Culinary history, especially relating to British cuisine, must pause and reflect on the advent of the Eccles cake, a flaky raisin pastry that is sometimes also called dead fly pie. Origins of this popular pastry date back to the mid or late 18th century, depending upon which version of the Eccles cake history you choose to believe. Some suggest the Eccles cake was really invented in Cheshire, and a recipe much like it exists in a cookbook published in 1769, written by Elizabeth Raffald. Others credit James Birch, a local Eccles shopkeeper for first selling the cakes in his corner shop on Vicarage Road.
Though disputes exist regarding exactly who invented the Eccles cake, there can be no argument on how popular these cakes became. Birch’s cakes sold quickly and there became high demand for these pastries. Birch was chary with his recipe, refusing to give it out, so recipes published for the cakes had to be reinvented by cookbook authors. Mrs. Raffald’s recipe differs slightly from the modern day interpretation. It contained a version of mincemeat surrounded by pastry.

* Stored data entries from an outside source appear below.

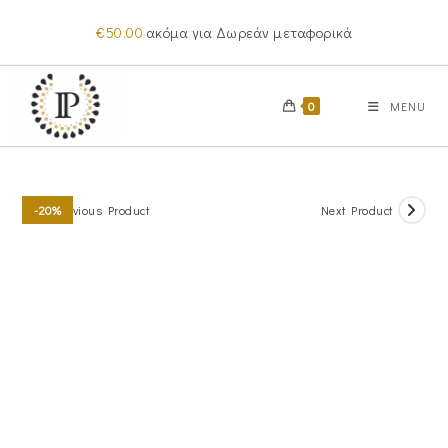
Skip
€
50.00
ακόμα για Δωρεάν μεταφορικά
to
content
0
MENU
Previous Product
Next Product
-20%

Birch’s version also very likely contained brandy, and may have had raisins and apples. The cakes were soon popular exports, and many attested to their ability to “keep” — even when imported across the ocean to American settlers. This suggests that most Eccles cakes originally had alcohol, with an interior very similar to mincemeat, which would have helped preserve the cakes as exports to both America and the West Indies.
The modern Eccles cake is a combination of cooked currants or raisins, candied fruit or citron, butter, sugar and spices like nutmeg. Flaky pastry, which can vary from puff pastry to more typical piecrust pastry, is rolled out, and cut into circles. Each circle gets a dollop of the fruit mix, and then is folded up to produce a bun-like shape, which can be crimped. The pastries can then be brushed with a little egg wash, or sprinkled with sugar before they’re baked in the oven.
You’ll also find square, rectangular, and half moon versions. The most standard version often features several wide cuts in the top. This allows you to see the raisins or “flies,” which fill the interior of the pastry.
Sizes of the Eccles cake vary. Some recipes recommend a width of about four inches (approximately 10 centimeters) for each circle. This provides an easy to hold treat, though if you can bear it, do allow the cakes to cool before you eat them, since the filling will be very hot. Legions of Eccles cake fans can hardly wait for them to cool, and argue they are best eaten when still quite warm.